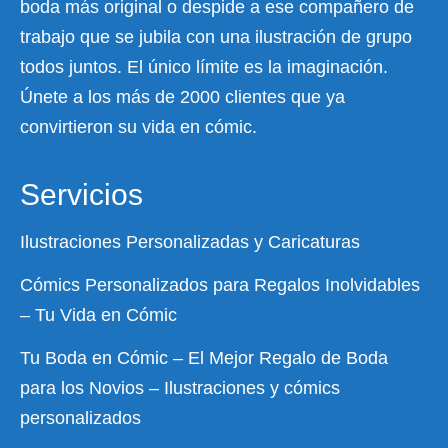
boda más original o despide a ese compañero de
trabajo que se jubila con una ilustración de grupo
todos juntos. El único límite es la imaginación.
Únete a los más de 2000 clientes que ya
convirtieron su vida en cómic.
Servicios
Ilustraciones Personalizadas y Caricaturas
Cómics Personalizados para Regalos Inolvidables
– Tu Vida en Cómic
Tu Boda en Cómic – El Mejor Regalo de Boda
para los Novios – Ilustraciones y cómics
personalizados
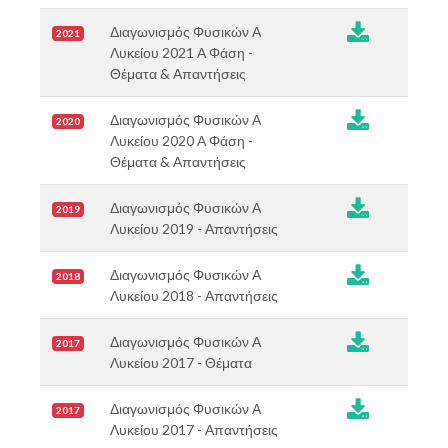

Διαγωνισμός Φυσικών Α
2021
Λυκείου 2021 Α Φάση -
Θέματα & Απαντήσεις

Διαγωνισμός Φυσικών Α
2020
Λυκείου 2020 Α Φάση -
Θέματα & Απαντήσεις

Διαγωνισμός Φυσικών Α
2019
Λυκείου 2019 - Απαντήσεις

Διαγωνισμός Φυσικών Α
2018
Λυκείου 2018 - Απαντήσεις

Διαγωνισμός Φυσικών Α
2017
Λυκείου 2017 - Θέματα

Διαγωνισμός Φυσικών Α
2017
Λυκείου 2017 - Απαντήσεις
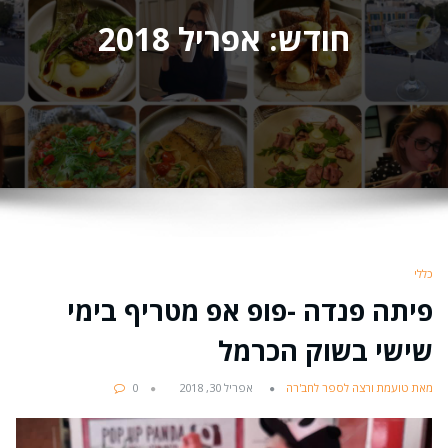
חודש:
אפריל 2018
כללי
פיתה פנדה -פופ אפ מטריף בימי
שישי בשוק הכרמל
מאת טועמת ורצה לספר לחב'רה
אפריל 30, 2018
0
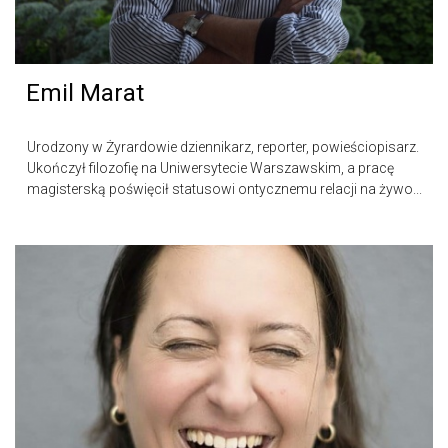
Emil Marat
Urodzony w Żyrardowie dziennikarz, reporter, powieściopisarz.
Ukończył filozofię na Uniwersytecie Warszawskim, a pracę
magisterską poświęcił statusowi ontycznemu relacji na żywo...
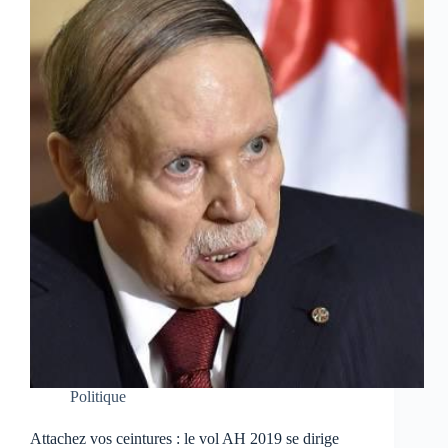
Politique
Attachez vos ceintures : le vol AH 2019 se dirige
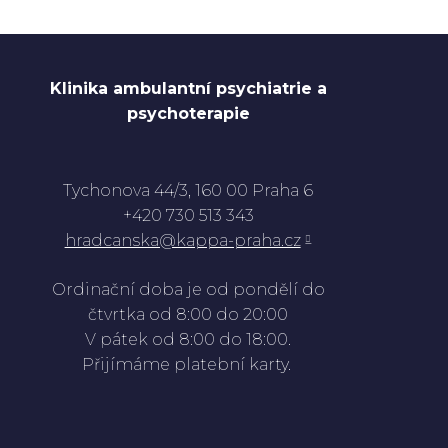
Klinika ambulantní psychiatrie a
psychoterapie
Tychonova 44/3, 160 00 Praha 6
+420 730 513 343
hradcanska@kappa-praha.cz
Ordinační doba je od pondělí do
čtvrtka od 8:00 do 20:00
V pátek od 8:00 do 18:00.
Přijímáme platební karty.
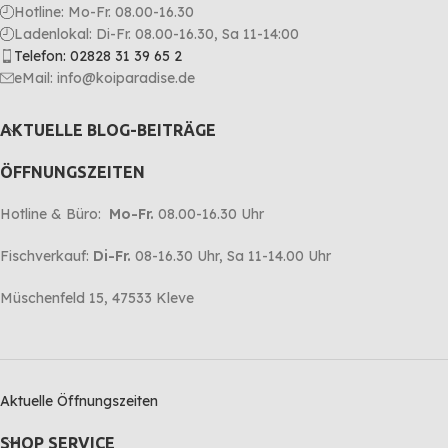
Hotline: Mo-Fr. 08.00-16.30
Ladenlokal: Di-Fr. 08.00-16.30, Sa 11-14:00
Telefon: 02828 31 39 65 2
eMail: info@koiparadise.de
AKTUELLE BLOG-BEITRÄGE
ÖFFNUNGSZEITEN
Hotline & Büro:
Mo-Fr.
08.00-16.30 Uhr
Fischverkauf:
Di-Fr.
08-16.30 Uhr, Sa 11-14.00 Uhr
Müschenfeld 15, 47533 Kleve
Aktuelle Öffnungszeiten
SHOP SERVICE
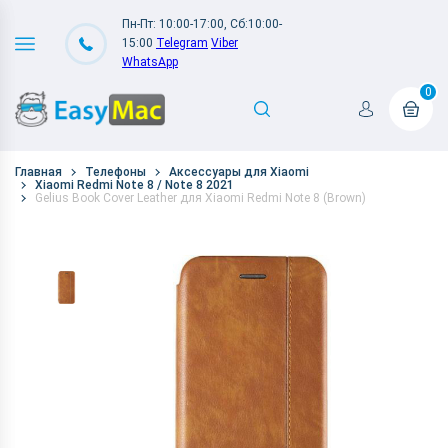
Пн-Пт: 10:00-17:00, Сб:10:00-
15:00
Telegram
Viber
WhatsApp
0
Главная
Телефоны
Аксессуары для Xiaomi
Xiaomi Redmi Note 8 / Note 8 2021
Gelius Book Cover Leather для Xiaomi Redmi Note 8 (Brown)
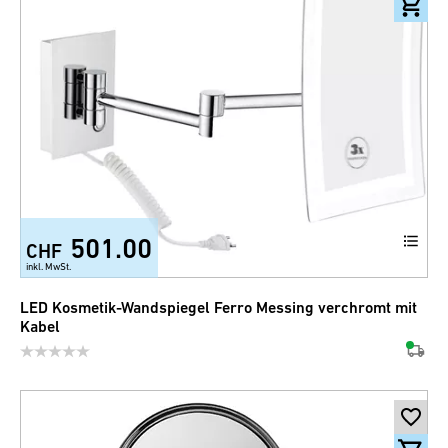
501.00
CHF
inkl. MwSt.
LED Kosmetik-Wandspiegel Ferro Messing verchromt mit
Kabel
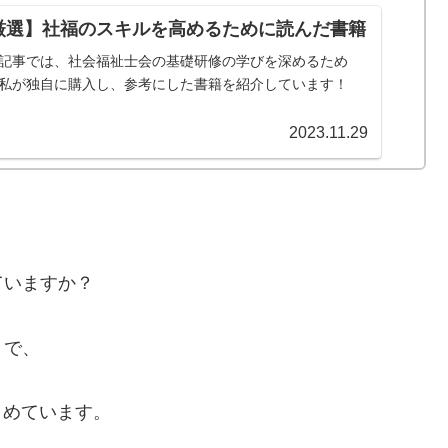
厳選】社福のスキルを高めるために読んだ書籍
記事では、社会福祉士会の基礎研修の学びを深めるため
私が独自に購入し、参考にした書籍を紹介しています！
2023.11.29
ていますか？
まで、
とめています。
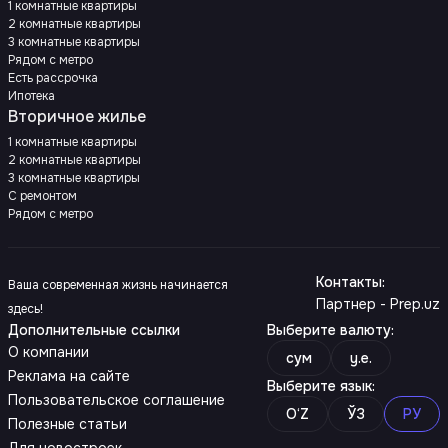
1 комнатные квартиры
2 комнатные квартиры
3 комнатные квартиры
Рядом с метро
Есть рассрочка
Ипотека
Вторичное жилье
1 комнатные квартиры
2 комнатные квартиры
3 комнатные квартиры
С ремонтом
Рядом с метро
Контакты
:
Ваша современная жизнь начинается
Партнер - Prep.uz
здесь!
Дополнительные ссылки
Выберите валюту
:
О компании
сум
y.e.
Реклама на сайте
Выберите язык
:
Пользовательское соглашение
O‘Z
ЎЗ
РУ
Полезные статьи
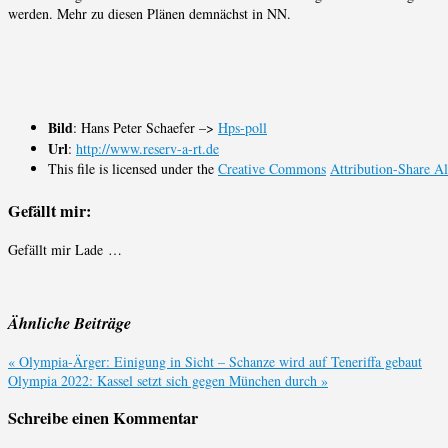
werden. Mehr zu diesen Plänen demnächst in NN.
Bild
: Hans Peter Schaefer –>
Hps-poll
Url
:
http://www.reserv-a-rt.de
This file is licensed under the
Creative Commons
Attribution-Share A
Gefällt mir:
Gefällt mir
Lade …
Ähnliche Beiträge
«
Olympia-Ärger: Einigung in Sicht – Schanze wird auf Teneriffa gebaut
Olympia 2022: Kassel setzt sich gegen München durch
»
Schreibe einen Kommentar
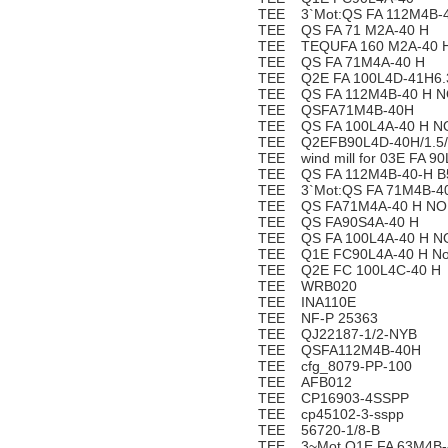
TEE 3`Mot:QS FA 112M4B-4
TEE QS FA 71 M2A-40 H
TEE TEQUFA 160 M2A-40 H
TEE QS FA 71M4A-40 H
TEE Q2E FA 100L4D-41H6.
TEE QS FA 112M4B-40 H N
TEE QSFA71M4B-40H
TEE QS FA 100L4A-40 H N
TEE Q2EFB90L4D-40H/1.5/
TEE wind mill for 03E FA 9
TEE QS FA 112M4B-40-H B
TEE 3`Mot:QS FA 71M4B-4
TEE QS FA71M4A-40 H NO.
TEE QS FA90S4A-40 H
TEE QS FA 100L4A-40 H N
TEE Q1E FC90L4A-40 H No
TEE Q2E FC 100L4C-40 H
TEE WRB020
TEE INA110E
TEE NF-P 25363
TEE QJ22187-1/2-NYB
TEE QSFA112M4B-40H
TEE cfg_8079-PP-100
TEE AFB012
TEE CP16903-4SSPP
TEE cp45102-3-sspp
TEE 56720-1/8-B
TEE 3~Mot Q1E FA 63M4B-40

________________________________________

▸ **What is needed**
Write out exactly the opening lines of the data, stopping after the line that holds "Ilustraciones Personalizadas y Caricaturas". Exclude pictures.

▸ **Output of the task**
boda más original o despide a ese compañero de
trabajo que se jubila con una ilustración de grupo
todos juntos. El único límite es la imaginación.
Únete a los más de 2000 clientes que ya
convirtieron su vida en cómic.
Servicios
Ilustraciones Personalizadas y Caricaturas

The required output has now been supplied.